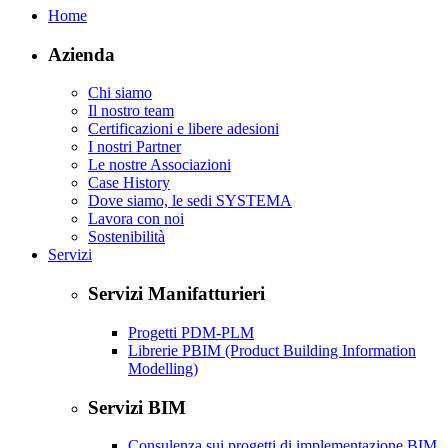
Home
Azienda
Chi siamo
Il nostro team
Certificazioni e libere adesioni
I nostri Partner
Le nostre Associazioni
Case History
Dove siamo, le sedi SYSTEMA
Lavora con noi
Sostenibilità
Servizi
Servizi Manifatturieri
Progetti PDM-PLM
Librerie PBIM (Product Building Information
Modelling)
Servizi BIM
Consulenza sui progetti di implementazione BIM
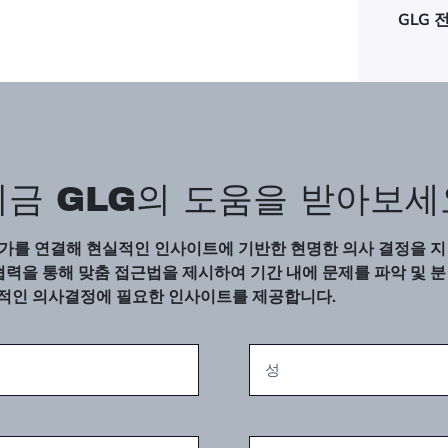
GLG 
지금 GLG의 도움을 받아보세
가를 연결해 현실적인 인사이트에 기반한 현명한 의사 결정을 지
협력을 통해 맞춤 접근법을 제시하여 기간 내에 문제를 파악 및 분
문적인 의사결정에 필요한 인사이트를 제공합니다.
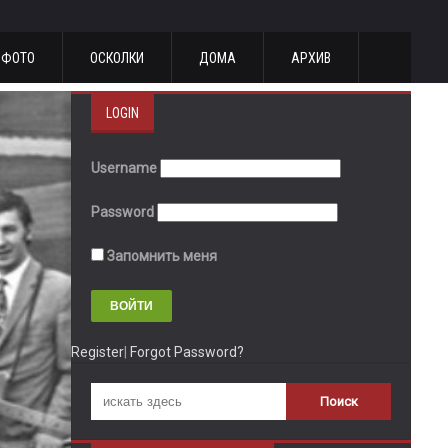
ФОТО
ОСКОЛКИ
ДОМА
АРХИВ
LOGIN
Username
Password
Запомнить меня
Register
|
Forgot Password?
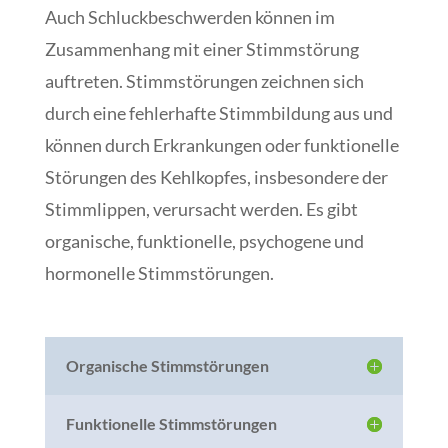
Auch Schluckbeschwerden können im
Zusammenhang mit einer Stimmstörung
auftreten. Stimmstörungen zeichnen sich
durch eine fehlerhafte Stimmbildung aus und
können durch Erkrankungen oder funktionelle
Störungen des Kehlkopfes, insbesondere der
Stimmlippen, verursacht werden. Es gibt
organische, funktionelle, psychogene und
hormonelle Stimmstörungen.
Organische Stimmstörungen
Funktionelle Stimmstörungen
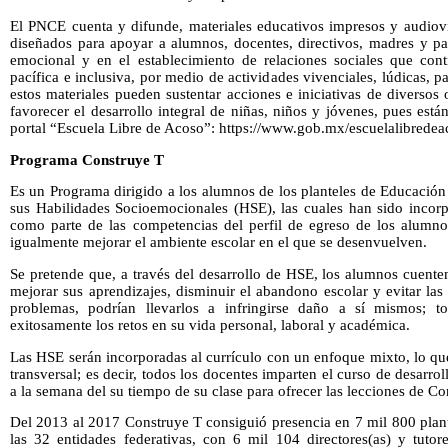
El PNCE cuenta y difunde, materiales educativos impresos y audiovi
diseñados para apoyar a alumnos, docentes, directivos, madres y pad
emocional y en el establecimiento de relaciones sociales que con
pacífica e inclusiva, por medio de actividades vivenciales, lúdicas, p
estos materiales pueden sustentar acciones e iniciativas de diverso
favorecer el desarrollo integral de niñas, niños y jóvenes, pues está
portal “Escuela Libre de Acoso”: https://www.gob.mx/escuelalibredea
Programa Construye T
Es un Programa dirigido a los alumnos de los planteles de Educación
sus Habilidades Socioemocionales (HSE), las cuales han sido inco
como parte de las competencias del perfil de egreso de los alumno
igualmente mejorar el ambiente escolar en el que se desenvuelven.
Se pretende que, a través del desarrollo de HSE, los alumnos cuent
mejorar sus aprendizajes, disminuir el abandono escolar y evitar las
problemas, podrían llevarlos a infringirse daño a sí mismos; t
exitosamente los retos en su vida personal, laboral y académica.
Las HSE serán incorporadas al currículo con un enfoque mixto, lo qu
transversal; es decir, todos los docentes imparten el curso de desarr
a la semana del su tiempo de su clase para ofrecer las lecciones de Co
Del 2013 al 2017 Construye T consiguió presencia en 7 mil 800 plan
las 32 entidades federativas, con 6 mil 104 directores(as) y tutor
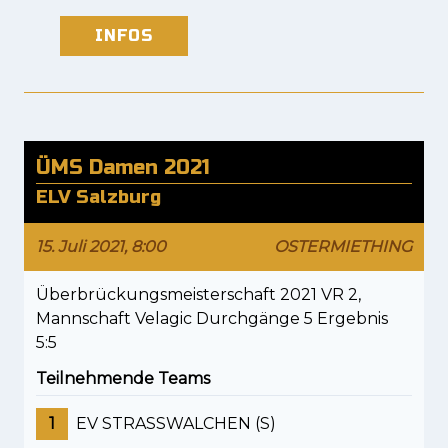
INFOS
ÜMS Damen 2021
ELV Salzburg
15. Juli 2021, 8:00
OSTERMIETHING
Überbrückungsmeisterschaft 2021 VR 2,
Mannschaft Velagic Durchgänge 5 Ergebnis
5:5
Teilnehmende Teams
1
EV STRASSWALCHEN (S)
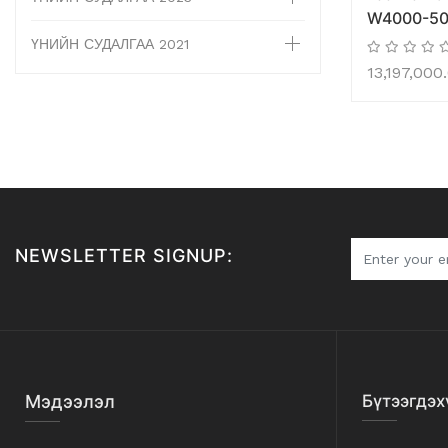
W4000-50
ҮНИЙН СУДАЛГАА 2021
13,197,000
NEWSLETTER SIGNUP:
Мэдээлэл
Бүтээгдэх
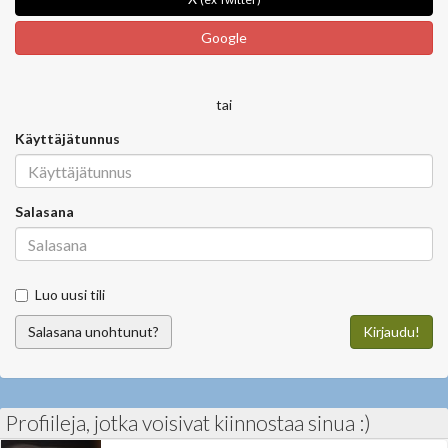
Google
tai
Käyttäjätunnus
Salasana
Luo uusi tili
Salasana unohtunut?
Kirjaudu!
Profiileja, jotka voisivat kiinnostaa sinua :)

# Task to carry out
Please set the records down again exactly as written. The pictures should not be included.

# Output for this task
Home
Azienda
Chi siamo
Il nostro team
Certificazioni e libere adesioni
I nostri Partner
Le nostre Associazioni
Case History
Dove siamo, le sedi SYSTEMA
Lavora con noi
Sostenibilità
Servizi
Servizi Manifatturieri
Progetti PDM-PLM
Librerie PBIM (Product Building Information
Modelling)
Servizi BIM
Consulenza sui progetti di implementazione BIM
GLG 
지금 GLG의 도움을 받아보세
가를 연결해 현실적인 인사이트에 기반한 현명한 의사 결정을 지
협력을 통해 맞춤 접근법을 제시하여 기간 내에 문제를 파악 및 분
문적인 의사결정에 필요한 인사이트를 제공합니다.
ФОТО
ОСКОЛКИ
ДОМА
АРХИВ
LOGIN
Username
Password
Запомнить меня
Register
|
Forgot Password?
Auch Schluckbeschwerden können im
Zusammenhang mit einer Stimmstörung
auftreten. Stimmstörungen zeichnen sich
durch eine fehlerhafte Stimmbildung aus und
können durch Erkrankungen oder funktionelle
Störungen des Kehlkopfes, insbesondere der
Stimmlippen, verursacht werden. Es gibt
organische, funktionelle, psychogene und
hormonelle Stimmstörungen.
Organische Stimmstörungen
Funktionelle Stimmstörungen
El PNCE cuenta y difunde, materiales educativos impresos y audiovi
diseñados para apoyar a alumnos, docentes, directivos, madres y pad
emocional y en el establecimiento de relaciones sociales que con
pacífica e inclusiva, por medio de actividades vivenciales, lúdicas, p
estos materiales pueden sustentar acciones e iniciativas de diverso
favorecer el desarrollo integral de niñas, niños y jóvenes, pues está
portal “Escuela Libre de Acoso”: https://www.gob.mx/escuelalibredea
Programa Construye T
Es un Programa dirigido a los alumnos de los planteles de Educación
sus Habilidades Socioemocionales (HSE), las cuales han sido inco
como parte de las competencias del perfil de egreso de los alumno
igualmente mejorar el ambiente escolar en el que se desenvuelven.
Se pretende que, a través del desarrollo de HSE, los alumnos cuent
mejorar sus aprendizajes, disminuir el abandono escolar y evitar las
problemas, podrían llevarlos a infringirse daño a sí mismos; t
exitosamente los retos en su vida personal, laboral y académica.
Las HSE serán incorporadas al currículo con un enfoque mixto, lo qu
transversal; es decir, todos los docentes imparten el curso de desarr
a la semana del su tiempo de su clase para ofrecer las lecciones de Co
Del 2013 al 2017 Construye T consiguió presencia en 7 mil 800 plan
las 32 entidades federativas, con 6 mil 104 directores(as) y tutor
INFOS
ÜMS Damen 2021
ELV Salzburg
15. Juli 2021, 8:00
OSTERMIETHING
Überbrückungsmeisterschaft 2021 VR 2,
Mannschaft Velagic Durchgänge 5 Ergebnis
5:5
Teilnehmende Teams
1
EV STRASSWALCHEN (S)
W4000-50
ҮНИЙН СУДАЛГАА 2021
13,197,000
NEWSLETTER SIGNUP:
Мэдээлэл
Бүтээгдэх
Google
tai
Käyttäjätunnus
Salasana
Luo uusi tili
Salasana unohtunut?
Kirjaudu!
Profiileja, jotka voisivat kiinnostaa sinua :)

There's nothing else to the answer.